Sequencing verifies the correctness of the sequence. The sequence of the exogenous gene inserted into the obtained recombinant plasmid is the 55 th to 1059 th nucleotides of SEQ ID NO.2, and the recombinant plasmid is named as pPIC-Ctxyn 10A.
Transforming the recombinant plasmid pPIC-Ctxyn10A into pichia pastoris GS 115; and (3) extracting plasmid from the positive recombinant bacteria, sequencing and verifying the correctness of the sequence, and naming the recombinant pichia pastoris strain containing the recombinant plasmid pPIC-Ctxyn10A with correct sequencing as GS115/Ctxyn 10A.
Inoculating the recombinant strain GS115/Ctxyn10A into 300m L BMGY culture solution, carrying out shake culture at 30 ℃ and 250rpm for 48h, centrifuging to collect thalli, then carrying out heavy suspension on 100m L BMMY culture medium, carrying out shake culture at 30 ℃ and 250rpm, inducing for 72h, centrifuging to collect supernatant, purifying protein, and determining the activity of xylanase Ctxyn 10A.
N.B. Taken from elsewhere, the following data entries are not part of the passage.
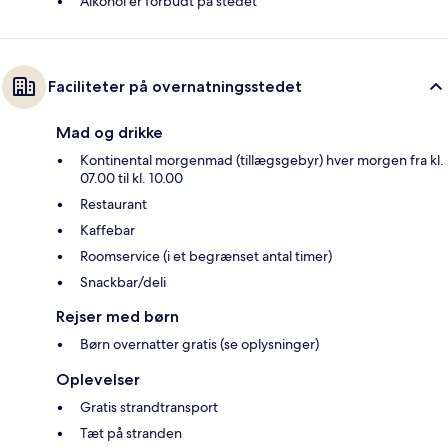
Alkohol er forbudt på stedet
Faciliteter på overnatningsstedet
Mad og drikke
Kontinental morgenmad (tillægsgebyr) hver morgen fra kl.
07.00 til kl. 10.00
Restaurant
Kaffebar
Roomservice (i et begrænset antal timer)
Snackbar/deli
Rejser med børn
Børn overnatter gratis (se oplysninger)
Oplevelser
Gratis strandtransport
Tæt på stranden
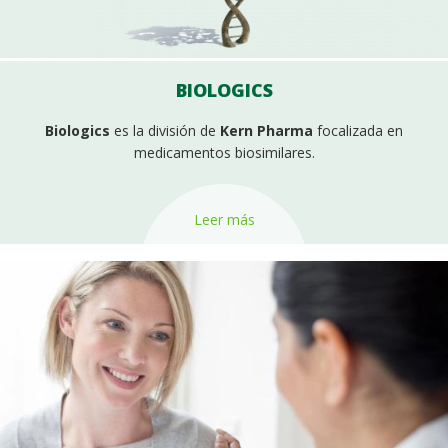
BIOLOGICS
Biologics
es la división de
Kern Pharma
focalizada en
medicamentos biosimilares.
Leer más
The SDS-PAGE result is shown in figure 1, and the result in figure 1 shows that the xylanase CtXyn10A is expressed in the Pichia pastoris recombinant strain GS115/CtXyn 10A. After the expressed xylanase CtXyn10A is purified, the content of target protein reaches more than 90% of total protein, and the electrophoretic purity is achieved. After the ENDO-H deglycosylation, the molecular weight of the purified protein is consistent with the theoretical value and is 37.4 kDa.
Example 4 determination of enzyme Activity of neutral high temperature xylanase CtXyn10A
The activity of the xylanase CtXyn10A prepared in the above example 3 is determined by a DNS method, wherein a reaction system of 1m L comprises a proper diluted enzyme solution of 100 mu L and a substrate of 900 mu L at the temperature of 70 ℃ and the pH of 6.5, the reaction is performed for 10min, 1.5m L DNS is added to terminate the reaction, the reaction is boiled in water for 5min, the OD value is determined at 540nm after cooling, 1 enzyme activity unit (U) is defined as the enzyme quantity which releases 1 mu mol of reducing sugar per minute under the given conditions, and the enzyme activity of the neutral high-temperature xylanase CtXyn10A prepared in the example 3 is determined to be 160U/m L.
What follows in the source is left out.